I am pleased that my post remained in place, I was half expecting it to be taken down, and I am even more pleased with Mr Young submitting this article.
This site has come of age in my view. And I am very grateful.
Trying to short-circuit new drug trials is just bad science, to do it with drugs using novel techniques is bordering on criminal. However the real crimes are committed by those who use state apparatus and mass media to push their emergency use for a diseases with a 0.23% IFR. There might just be some plausible excuse for offering them to the ‘at risk’ group, but not to the general public. To consider using the same use of pressure to inject children is akin to the Nazi experimentations, the death sentance to the perpetrators should not be ruled out.
Thank you Mark and to Toby for publishing this excellent article.
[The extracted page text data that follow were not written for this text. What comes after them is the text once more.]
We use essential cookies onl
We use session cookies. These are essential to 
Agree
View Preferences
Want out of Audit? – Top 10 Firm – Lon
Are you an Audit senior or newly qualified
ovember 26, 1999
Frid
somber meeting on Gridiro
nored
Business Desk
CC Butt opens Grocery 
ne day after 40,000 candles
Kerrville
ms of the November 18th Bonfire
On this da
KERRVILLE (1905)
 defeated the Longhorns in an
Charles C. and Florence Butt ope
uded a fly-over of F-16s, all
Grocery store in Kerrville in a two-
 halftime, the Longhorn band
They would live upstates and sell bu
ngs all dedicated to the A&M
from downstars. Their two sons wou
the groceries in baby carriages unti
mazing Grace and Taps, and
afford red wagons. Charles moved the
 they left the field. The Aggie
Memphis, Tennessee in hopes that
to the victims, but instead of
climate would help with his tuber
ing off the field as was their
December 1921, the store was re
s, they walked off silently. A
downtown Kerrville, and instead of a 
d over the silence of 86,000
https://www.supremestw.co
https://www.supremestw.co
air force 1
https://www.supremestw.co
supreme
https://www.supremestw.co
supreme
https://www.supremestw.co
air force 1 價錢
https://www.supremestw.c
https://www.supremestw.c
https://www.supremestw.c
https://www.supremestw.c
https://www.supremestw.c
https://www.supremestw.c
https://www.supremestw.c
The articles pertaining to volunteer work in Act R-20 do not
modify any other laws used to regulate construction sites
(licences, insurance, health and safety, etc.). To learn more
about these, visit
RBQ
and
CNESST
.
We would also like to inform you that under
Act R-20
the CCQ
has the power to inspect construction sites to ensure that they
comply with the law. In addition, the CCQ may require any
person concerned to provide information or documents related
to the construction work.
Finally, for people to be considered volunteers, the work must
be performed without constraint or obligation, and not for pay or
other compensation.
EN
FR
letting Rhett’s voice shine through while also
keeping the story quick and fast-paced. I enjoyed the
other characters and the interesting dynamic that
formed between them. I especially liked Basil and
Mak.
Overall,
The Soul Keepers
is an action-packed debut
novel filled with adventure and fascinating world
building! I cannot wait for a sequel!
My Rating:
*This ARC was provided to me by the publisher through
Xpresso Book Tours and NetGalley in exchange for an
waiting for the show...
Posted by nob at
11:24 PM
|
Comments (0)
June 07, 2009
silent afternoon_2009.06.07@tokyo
I worked in HIV prevention and harm reduction in a drugs and alcohol team in the early 1990s and experienced all the prejudice faced by this service user group. Your description of treating the HIV positive person moved me to tears as I remembered how grateful people shunned by the rest of society were for the simple kindness shown them from our small team.
I feel fearful that mass vaccination under heavy coercion may lead to problems. I so hope people with knowledge in this area will be able to speak out and be heard. I believe there will be people of integrity that will do so.
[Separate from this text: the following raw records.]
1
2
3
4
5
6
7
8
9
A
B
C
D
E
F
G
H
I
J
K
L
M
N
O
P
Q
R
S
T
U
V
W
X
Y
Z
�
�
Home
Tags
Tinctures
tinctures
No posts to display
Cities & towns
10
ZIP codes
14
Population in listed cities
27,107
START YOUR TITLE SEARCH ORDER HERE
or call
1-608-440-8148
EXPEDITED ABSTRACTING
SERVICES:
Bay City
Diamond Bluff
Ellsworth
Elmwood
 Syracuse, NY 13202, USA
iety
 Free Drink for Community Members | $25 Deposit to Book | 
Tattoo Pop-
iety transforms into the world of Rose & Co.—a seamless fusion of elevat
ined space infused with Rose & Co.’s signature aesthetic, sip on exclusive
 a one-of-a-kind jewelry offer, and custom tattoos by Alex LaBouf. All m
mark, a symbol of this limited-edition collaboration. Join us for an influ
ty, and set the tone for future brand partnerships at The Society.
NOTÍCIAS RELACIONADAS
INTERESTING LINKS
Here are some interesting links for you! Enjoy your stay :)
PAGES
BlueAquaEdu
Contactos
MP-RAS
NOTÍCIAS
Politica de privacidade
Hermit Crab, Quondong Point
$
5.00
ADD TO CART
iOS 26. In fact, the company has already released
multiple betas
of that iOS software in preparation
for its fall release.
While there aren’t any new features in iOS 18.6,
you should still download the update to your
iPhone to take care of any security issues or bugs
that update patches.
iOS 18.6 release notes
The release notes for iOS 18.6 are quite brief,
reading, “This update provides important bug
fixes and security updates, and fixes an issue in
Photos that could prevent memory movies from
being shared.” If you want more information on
For myself I am certain I had covid in March 2020 so why would I need a vaccine. I have some allergies indicative of Polyethylene glycol PEG antibodies. I don’t feel at risk from covid but I do fear a reaction to the current vaccines. When I can read considered research I feel I can make an informed choice, until then I will resist with dogged determination this Governments hard drive to vaccinate everyone. What they have done to our country this last year leaves me with little Trust in their medication offer.
I’m a healthy 72-year old retired family physician and, in a former career, scientist. I will not be vaccinated. My husband who is 84 was vaccinated last week. As we’ve done with all things throughout the 47 years of our marriage, we respect each other’s choice.
I strongly believe that vaccination passports/certificates will be required in the future for people to be allowed to engage in activities as ordinary as eating in a restaurant, using the library, or driving across the border. As a consequence of their choice to not be vaccinated, people will be barred from these activities. As a matter of principle, I object to this.
Personally, it won’t make much of a difference. Lockdown has already deprived me of my right to engage in these activities – and of much more – for a whole year. I have coped by developing a new way of life. While I’ve always enjoyed my own company and am not extrovert, I also liked being among people when I chose to. The closures and the mask mandate (to which I did not comply) made me dislike the company of others. I slowly gave up being among people. It was hard, but I managed it. I am now a (if not happy) content recluse.
I now face a (moral) dilemma. My husband and I have always enjoyed doing things together. I know he will not be interested in going alone to a restaurant for dinner, or to see play, or to visit a museum. Because I will not be allowed to accompany him, he will forgo these. If I truly love my husband (and I do), what right do I have to – however indirectly – impose such limitations on his few remaining years ? On the other hand, would I not be letting myself down by going along with something I know has no medical or scientific justification, something I know to be just a mascarade ? I don’t know what will be my final decision.
Thank you for sharing such a thoughtful response to a fantastic post – I’m sure you will find a way through. In my view you have done the most important thing, which is to pause and reflect. There is no need to decide anything while we remain in lockdown. I believe that if more people did this the charade would soon be over…..
Thank you for this article Mark, as a fellow ‘fang farrier’ (and a bit more, and also retired) your conclusions mirror my own with uncanny precision. Good to read.